Work to complete
An exact transcription of all the records is required, minus the images.

*** Records shown ***

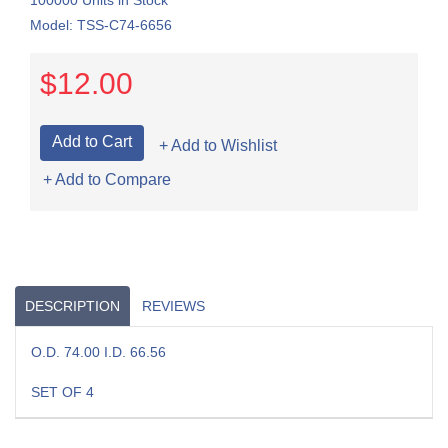
100000 Units in Stock
Model: TSS-C74-6656
$12.00
+ Add to Wishlist
+ Add to Compare
DESCRIPTION
REVIEWS
O.D. 74.00 I.D. 66.56
SET OF 4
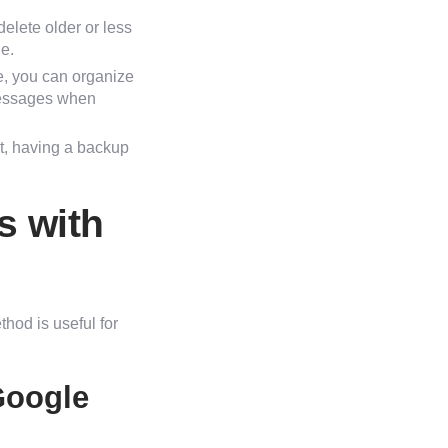
elete older or less
e.
e, you can organize
 messages when
nt, having a backup
s with
hod is useful for
Google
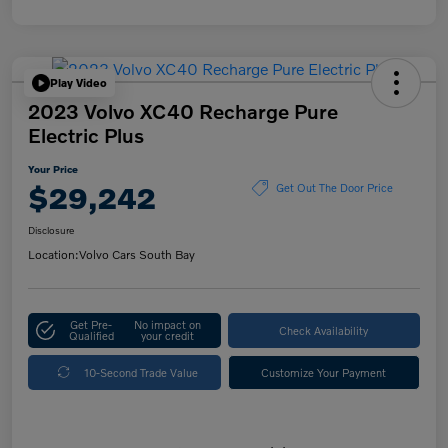
Play Video
2023 Volvo XC40 Recharge Pure
Electric Plus
Your Price
$29,242
Get Out The Door Price
Disclosure
Location:
Volvo Cars South Bay
Get Pre-
No impact on
Check Availability
Qualified
your credit
10-Second Trade Value
Customize Your Payment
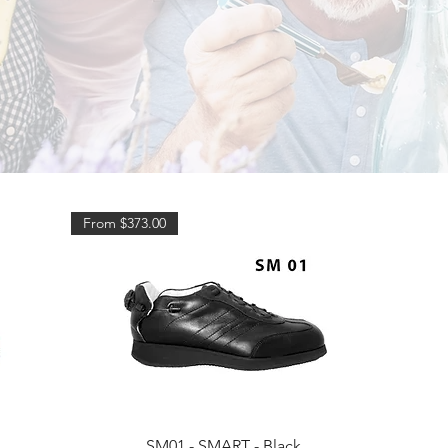
From $373.00
Quick View
SM01 - SMART - Black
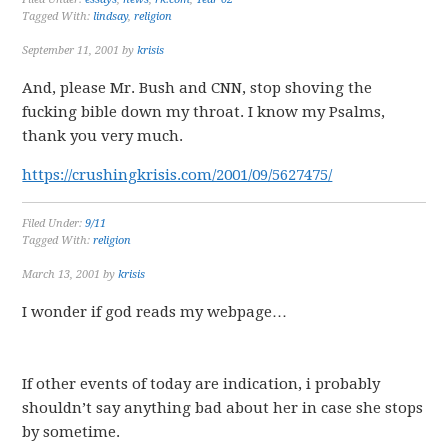
Tagged With:
lindsay
,
religion
September 11, 2001
by
krisis
And, please Mr. Bush and CNN, stop shoving the
fucking bible down my throat. I know my Psalms,
thank you very much.
https://crushingkrisis.com/2001/09/5627475/
Filed Under:
9/11
Tagged With:
religion
March 13, 2001
by
krisis
I wonder if god reads my webpage…
If other events of today are indication, i probably
shouldn’t say anything bad about her in case she stops
by sometime.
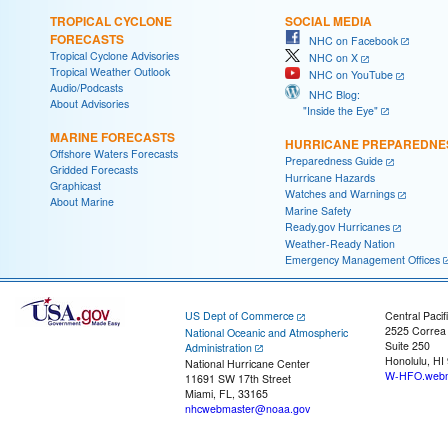
TROPICAL CYCLONE
SOCIAL MEDIA
FORECASTS
NHC on Facebook
Tropical Cyclone Advisories
NHC on X
Tropical Weather Outlook
NHC on YouTube
Audio/Podcasts
NHC Blog:
About Advisories
"Inside the Eye"
MARINE FORECASTS
HURRICANE PREPAREDNE
Offshore Waters Forecasts
Preparedness Guide
Gridded Forecasts
Hurricane Hazards
Graphicast
Watches and Warnings
About Marine
Marine Safety
Ready.gov Hurricanes
Weather-Ready Nation
Emergency Management Offices
US Dept of Commerce
Central Pacif
2525 Correa
National Oceanic and Atmospheric
Suite 250
Administration
Honolulu, HI
National Hurricane Center
W-HFO.webm
11691 SW 17th Street
Miami, FL, 33165
nhcwebmaster@noaa.gov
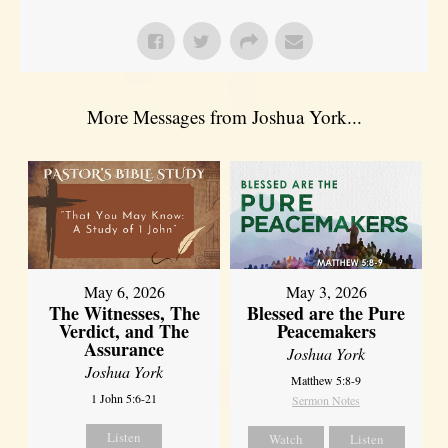
More Messages from Joshua York...
May 6, 2026
May 3, 2026
The Witnesses, The
Blessed are the Pure
Verdict, and The
Peacemakers
Assurance
Joshua York
Joshua York
Matthew 5:8-9
1 John 5:6-21
Sermon Notes
Listen
Watch
Listen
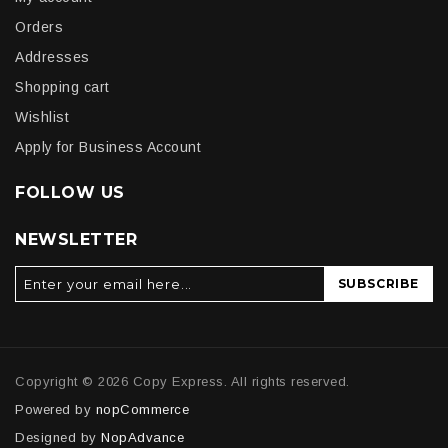
Orders
Addresses
Shopping cart
Wishlist
Apply for Business Account
FOLLOW US
NEWSLETTER
SUBSCRIBE
Copyright © 2026 Copy Express. All rights reserved.
Powered by
nopCommerce
Designed by
NopAdvance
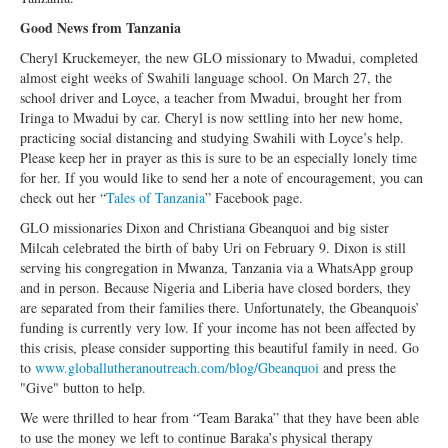
Good News from Tanzania
Cheryl Kruckemeyer, the new GLO missionary to Mwadui, completed
almost eight weeks of Swahili language school. On March 27, the
school driver and Loyce, a teacher from Mwadui, brought her from
Iringa to Mwadui by car. Cheryl is now settling into her new home,
practicing social distancing and studying Swahili with Loyce’s help.
Please keep her in prayer as this is sure to be an especially lonely time
for her. If you would like to send her a note of encouragement, you can
check out her “
Tales of Tanzania
” Facebook page.
GLO missionaries Dixon and Christiana Gbeanquoi and big sister
Milcah celebrated the birth of baby Uri on February 9. Dixon is still
serving his congregation in Mwanza, Tanzania via a WhatsApp group
and in person. Because Nigeria and Liberia have closed borders, they
are separated from their families there. Unfortunately, the Gbeanquois’
funding is currently very low. If your income has not been affected by
this crisis, please consider supporting this beautiful family in need. Go
to
www.globallutheranoutreach.com/blog/Gbeanquoi
and press the
"Give" button to help.
We were thrilled to hear from “Team Baraka” that they have been able
to use the money we left to continue Baraka’s physical therapy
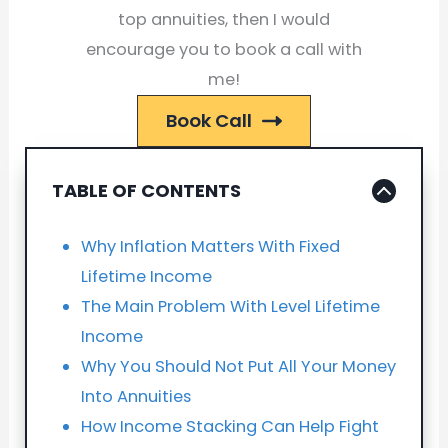
top annuities, then I would
encourage you to book a call with
me!
Book Call
TABLE OF CONTENTS
Why Inflation Matters With Fixed
Lifetime Income
The Main Problem With Level Lifetime
Income
Why You Should Not Put All Your Money
Into Annuities
How Income Stacking Can Help Fight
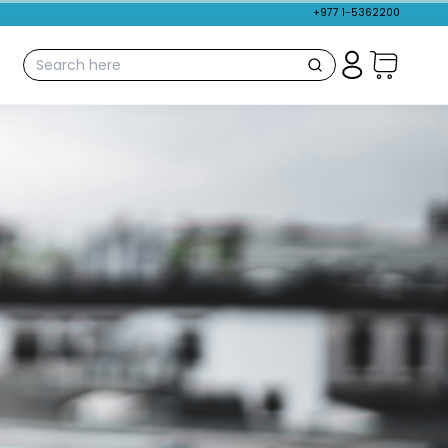
+977 1-5362200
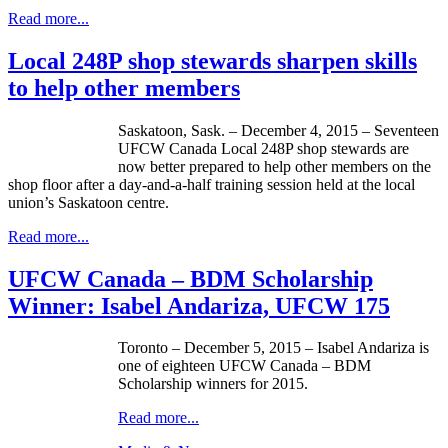
Read more...
Local 248P shop stewards sharpen skills
to help other members
Saskatoon, Sask. – December 4, 2015 – Seventeen
UFCW Canada Local 248P shop stewards are
now better prepared to help other members on the
shop floor after a day-and-a-half training session held at the local
union’s Saskatoon centre.
Read more...
UFCW Canada – BDM Scholarship
Winner: Isabel Andariza, UFCW 175
Toronto – December 5, 2015 – Isabel Andariza is
one of eighteen UFCW Canada – BDM
Scholarship winners for 2015.
Read more...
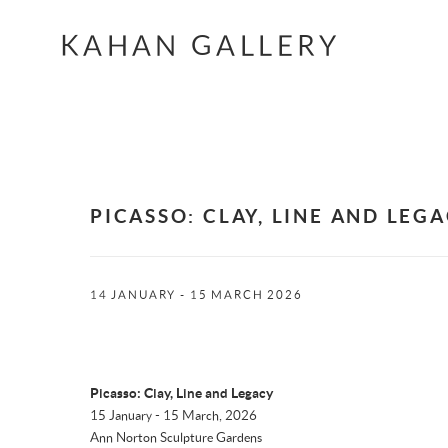
KAHAN GALLERY
PICASSO: CLAY, LINE AND LEG
14 JANUARY - 15 MARCH 2026
Picasso: Clay, Line and Legacy
15 January - 15 March, 2026
Ann Norton Sculpture Gardens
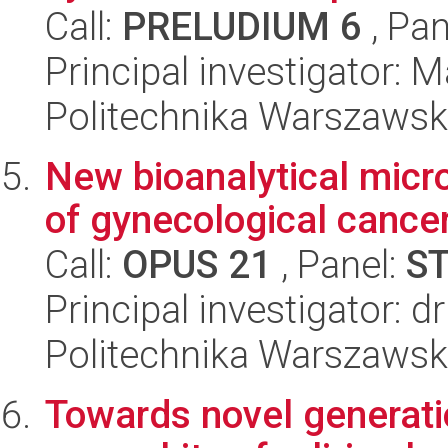
Call:
PRELUDIUM 6
, Pan
Principal investigator: 
Politechnika Warszawsk
New bioanalytical micr
of gynecological cance
Call:
OPUS 21
, Panel:
S
Principal investigator: d
Politechnika Warszawsk
Towards novel generati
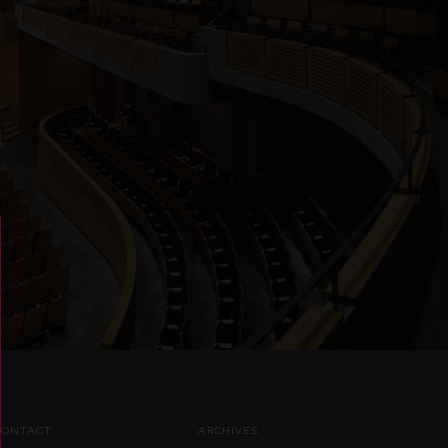
CONTACT
ARCHIVES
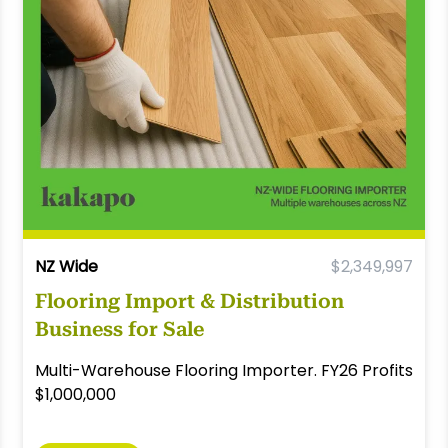
NZ Wide
$2,349,997
Flooring Import & Distribution
Business for Sale
Multi-Warehouse Flooring Importer. FY26 Profits
$1,000,000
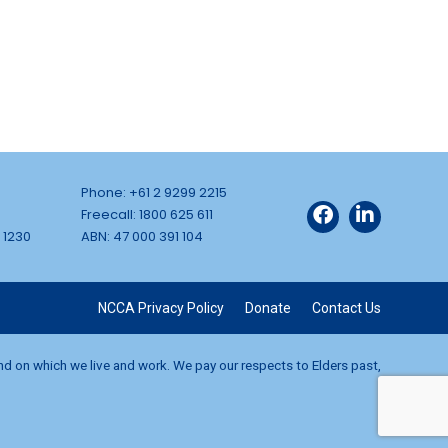
Phone: +61 2 9299 2215
Freecall: 1800 625 611
 1230
ABN: 47 000 391 104
NCCA Privacy Policy
Donate
Contact Us
and on which we live and work. We pay our respects to Elders past,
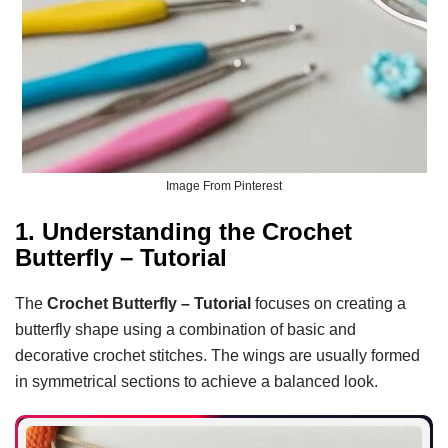
Image From Pinterest
1. Understanding the Crochet
Butterfly – Tutorial
The
Crochet Butterfly – Tutorial
focuses on creating a
butterfly shape using a combination of basic and
decorative crochet stitches. The wings are usually formed
in symmetrical sections to achieve a balanced look.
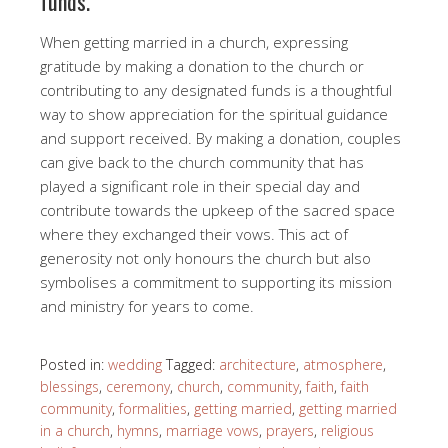
funds.
When getting married in a church, expressing
gratitude by making a donation to the church or
contributing to any designated funds is a thoughtful
way to show appreciation for the spiritual guidance
and support received. By making a donation, couples
can give back to the church community that has
played a significant role in their special day and
contribute towards the upkeep of the sacred space
where they exchanged their vows. This act of
generosity not only honours the church but also
symbolises a commitment to supporting its mission
and ministry for years to come.
Posted in:
wedding
Tagged:
architecture
,
atmosphere
,
blessings
,
ceremony
,
church
,
community
,
faith
,
faith
community
,
formalities
,
getting married
,
getting married
in a church
,
hymns
,
marriage vows
,
prayers
,
religious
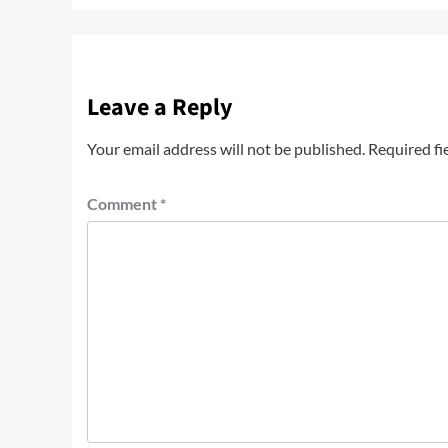
Leave a Reply
Your email address will not be published.
Required fi
Comment
*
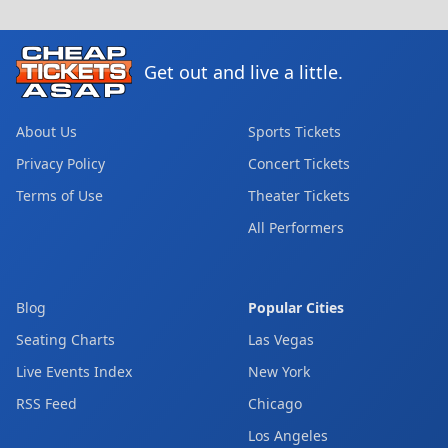
Get out and live a little.
About Us
Sports Tickets
Privacy Policy
Concert Tickets
Terms of Use
Theater Tickets
All Performers
Blog
Popular Cities
Seating Charts
Las Vegas
Live Events Index
New York
RSS Feed
Chicago
Los Angeles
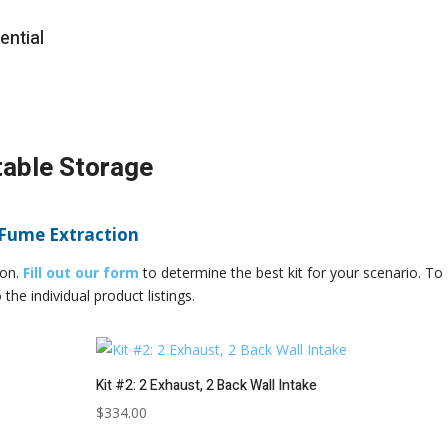
ential
table Storage
 Fume Extraction
ion.
Fill out our form
to determine the best kit for your scenario. To
the individual product listings.
Kit #2: 2 Exhaust, 2 Back Wall Intake
$
334.00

*** End of Records shown ***

Task answer
100000 Units in Stock
Model: TSS-C74-6656
$12.00
+ Add to Wishlist
+ Add to Compare
DESCRIPTION
REVIEWS
O.D. 74.00 I.D. 66.56
SET OF 4
elete older or less
e.
e, you can organize
 messages when
nt, having a backup
s with
hod is useful for
Google
Play Video
2023 Volvo XC40 Recharge Pure
Electric Plus
Your Price
$29,242
Get Out The Door Price
Disclosure
Location:
Volvo Cars South Bay
Get Pre-
No impact on
Check Availability
Qualified
your credit
10-Second Trade Value
Customize Your Payment
From $373.00
Quick View
SM01 - SMART - Black
Tagged With:
lindsay
,
religion
September 11, 2001
by
krisis
And, please Mr. Bush and CNN, stop shoving the
fucking bible down my throat. I know my Psalms,
thank you very much.
https://crushingkrisis.com/2001/09/5627475/
Filed Under:
9/11
Tagged With:
religion
March 13, 2001
by
krisis
I wonder if god reads my webpage…
If other events of today are indication, i probably
shouldn’t say anything bad about her in case she stops
by sometime.
TROPICAL CYCLONE
SOCIAL MEDIA
FORECASTS
NHC on Facebook
Tropical Cyclone Advisories
NHC on X
Tropical Weather Outlook
NHC on YouTube
Audio/Podcasts
NHC Blog:
About Advisories
"Inside the Eye"
MARINE FORECASTS
HURRICANE PREPAREDNE
Offshore Waters Forecasts
Preparedness Guide
Gridded Forecasts
Hurricane Hazards
Graphicast
Watches and Warnings
About Marine
Marine Safety
Ready.gov Hurricanes
Weather-Ready Nation
Emergency Management Offices
US Dept of Commerce
Central Pacif
2525 Correa
National Oceanic and Atmospheric
Suite 250
Administration
Honolulu, HI
National Hurricane Center
W-HFO.webm
11691 SW 17th Street
Miami, FL, 33165
nhcwebmaster@noaa.gov
More Messages from Joshua York...
May 6, 2026
May 3, 2026
The Witnesses, The
Blessed are the Pure
Verdict, and The
Peacemakers
Assurance
Joshua York
Joshua York
Matthew 5:8-9
1 John 5:6-21
Sermon Notes
Listen
Watch
Listen
Orders
Addresses
Shopping cart
Wishlist
Apply for Business Account
FOLLOW US
NEWSLETTER
SUBSCRIBE
Copyright © 2026 Copy Express. All rights reserved.
Powered by
nopCommerce
Designed by
NopAdvance
Good News from Tanzania
Cheryl Kruckemeyer, the new GLO missionary to Mwadui, completed
almost eight weeks of Swahili language school. On March 27, the
school driver and Loyce, a teacher from Mwadui, brought her from
Iringa to Mwadui by car. Cheryl is now settling into her new home,
practicing social distancing and studying Swahili with Loyce’s help.
Please keep her in prayer as this is sure to be an especially lonely time
for her. If you would like to send her a note of encouragement, you can
check out her “
Tales of Tanzania
” Facebook page.
GLO missionaries Dixon and Christiana Gbeanquoi and big sister
Milcah celebrated the birth of baby Uri on February 9. Dixon is still
serving his congregation in Mwanza, Tanzania via a WhatsApp group
and in person. Because Nigeria and Liberia have closed borders, they
are separated from their families there. Unfortunately, the Gbeanquois’
funding is currently very low. If your income has not been affected by
this crisis, please consider supporting this beautiful family in need. Go
to
www.globallutheranoutreach.com/blog/Gbeanquoi
and press the
"Give" button to help.
We were thrilled to hear from “Team Baraka” that they have been able
to use the money we left to continue Baraka’s physical therapy
top annuities, then I would
encourage you to book a call with
me!
Book Call
TABLE OF CONTENTS
Why Inflation Matters With Fixed
Lifetime Income
The Main Problem With Level Lifetime
Income
Why You Should Not Put All Your Money
Into Annuities
How Income Stacking Can Help Fight
+977 1-5362200
Read more...
Local 248P shop stewards sharpen skills
to help other members
Saskatoon, Sask. – December 4, 2015 – Seventeen
UFCW Canada Local 248P shop stewards are
now better prepared to help other members on the
shop floor after a day-and-a-half training session held at the local
union’s Saskatoon centre.
Read more...
UFCW Canada – BDM Scholarship
Winner: Isabel Andariza, UFCW 175
Toronto – December 5, 2015 – Isabel Andariza is
one of eighteen UFCW Canada – BDM
Scholarship winners for 2015.
Read more...
KAHAN GALLERY
PICASSO: CLAY, LINE AND LEG
14 JANUARY - 15 MARCH 2026
Picasso: Clay, Line and Legacy
15 January - 15 March, 2026
Ann Norton Sculpture Gardens
Call:
PRELUDIUM 6
, Pan
Principal investigator: 
Politechnika Warszawsk
New bioanalytical micr
of gynecological cance
Call:
OPUS 21
, Panel:
S
Principal investigator: d
Politechnika Warszawsk
Towards novel generati
CONTACT
ARCHIVES
NZ Wide
$2,349,997
Flooring Import & Distribution
Business for Sale
Multi-Warehouse Flooring Importer. FY26 Profits
$1,000,000
Phone: +61 2 9299 2215
Freecall: 1800 625 611
 1230
ABN: 47 000 391 104
NCCA Privacy Policy
Donate
Contact Us
and on which we live and work. We pay our respects to Elders past,
Image From Pinterest
1. Understanding the Crochet
Butterfly – Tutorial
The
Crochet Butterfly – Tutorial
focuses on creating a
butterfly shape using a combination of basic and
decorative crochet stitches. The wings are usually formed
in symmetrical sections to achieve a balanced look.
funds.
When getting married in a church, expressing
gratitude by making a donation to the church or
contributing to any designated funds is a thoughtful
way to show appreciation for the spiritual guidance
and support received. By making a donation, couples
can give back to the church community that has
played a significant role in their special day and
contribute towards the upkeep of the sacred space
where they exchanged their vows. This act of
generosity not only honours the church but also
symbolises a commitment to supporting its mission
and ministry for years to come.
Posted in:
wedding
Tagged:
architecture
,
atmosphere
,
blessings
,
ceremony
,
church
,
community
,
faith
,
faith
community
,
formalities
,
getting married
,
getting married
in a church
,
hymns
,
marriage vows
,
prayers
,
religious
Leave a Reply
Your email address will not be published.
Required fi
Comment
*
Get out and live a little.
About Us
Sports Tickets
Privacy Policy
Concert Tickets
Terms of Use
Theater Tickets
All Performers
Blog
Popular Cities
Seating Charts
Las Vegas
Live Events Index
New York
RSS Feed
Chicago
Los Angeles
ential
table Storage
 Fume Extraction
ion.
Fill out our form
to determine the best kit for your scenario. To
the individual product listings.
Kit #2: 2 Exhaust, 2 Back Wall Intake
$
334.00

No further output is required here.